Drugs such as zidovudine, lamivudine, and raltegravir have been shown ineffective in clinical trials; interferons and cyclosporine also did not have consistent results [6]. Sato et al. recently [11] evaluated the safety and pharmacokinetics of mogamulizumab, finding that periodic doses appear to be safe and decrease the proviral load in 46.4% and neopterin level in 45.1% around week 24. On the other hand, glucocorticoids, in the first 3 years of the disease, can reduce inflammation, but do not improve clinical functional outcomes [6]. Similarly, symptomatic and rehabilitative treatment focused on the control of spasticity, neuropathic pain, and bladder and bowel dysfunction must be provided [3]. Considering the above, treatment for spasticity was provided; however, glucocorticoids were refused by the patient. Baclofen and carbamazepine were useful to treat spasticity and painful cramps, respectively.

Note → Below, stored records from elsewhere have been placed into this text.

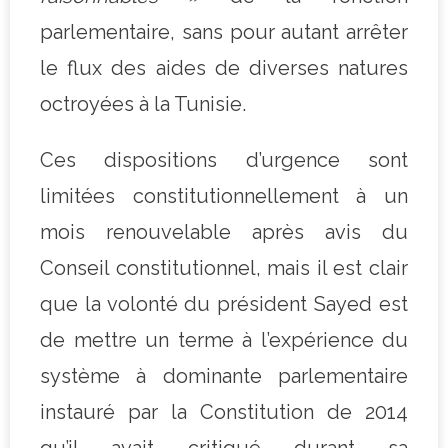
parlementaire, sans pour autant arrêter
le flux des aides de diverses natures
octroyées à la Tunisie.
Ces dispositions d’urgence sont
limitées constitutionnellement à un
mois renouvelable après avis du
Conseil constitutionnel, mais il est clair
que la volonté du président Sayed est
de mettre un terme à l’expérience du
système à dominante parlementaire
instauré par la Constitution de 2014
qu’il avait critiqué durant sa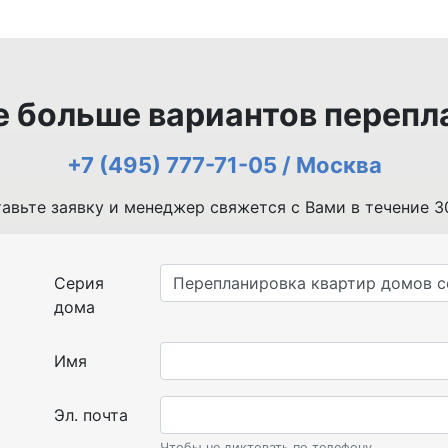
е больше вариантов перепл
+7 (495) 777-71-05 / Москва
тавьте заявку и менеджер свяжется с Вами в течение 3
Серия
дома
Имя
Эл. почта
Чтобы не диктовать по телефону.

It is possible the immune alteration generated by HTLV infection favors the development of severe cases of strongyloidiasis and tuberculosis [3, 4]. The effect of the virus in neurosyphilis has not been clarified—it is unknown whether infection with Treponema pallidum can have any effect both in the development and progression of the myelopathy or vice versa. Studies in animals have shown defects in cellular immunity with a decrease in the production of IL-2 and other activating factors of macrophages [12].

Cases such as this in the medical literature are scarce [13, 14]. A case-control study of 183 Jamaican patients with HAM and 200 controls found a significantly higher prevalence of non-treponemal and treponemal tests in patients with HAM compared with controls (34.9% vs 14.0%, p < 0.001) [15].

The patient’s treponemal and non-treponemal tests were positive in blood as well as in CSF. Latent syphilis of unknown duration was considered due to the lack of records reporting sexually transmitted disease treatments. The (1) absence of clinical symptoms of spinal neurosyphilis such as tabes dorsalis or meningovascular myelitis, and (2) no improvement at the end of the entire 14 days crystalline penicillin treatment were indicators that Treponema pallidum infection was not the only cause of the disease. For that reason, the search of another etiology such as HTLV infection was necessary. It is probable that the neurosyphilis treatment helped to stop the progression of the myelopathy. Unfortunately, it is impossible to be certain whether the Treponema pallidum infection facilitated the incidence of HAM.

To conclude, this is the first case of HAM with Treponema pallidum co-infection reported in Colombia (and the second in the published medical literature). HTLV infection has become a public health problem and mechanisms to prevent it as well as properly identify in a timely basis it are needed. In patients with a clinical presentation compatible with non-traumatic and non-compressive subacute/chronic myelopathy, the possibility of infection by both microorganisms must also be considered.